=== Your task ===
Would you print out all of the data exactly and keep the pictures out of it?

=== Supplied information ===
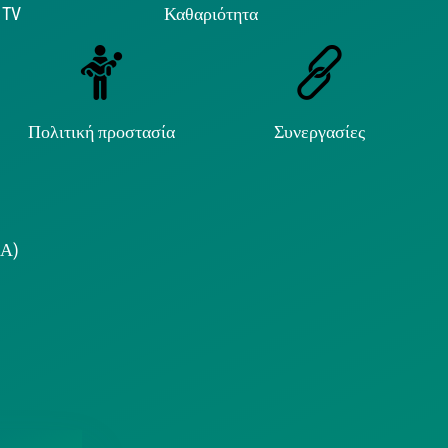
 TV
Καθαριότητα
Πολιτική προστασία
Συνεργασίες
.Α)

=== Task response ===
 TV
Καθαριότητα
Πολιτική προστασία
Συνεργασίες
.Α)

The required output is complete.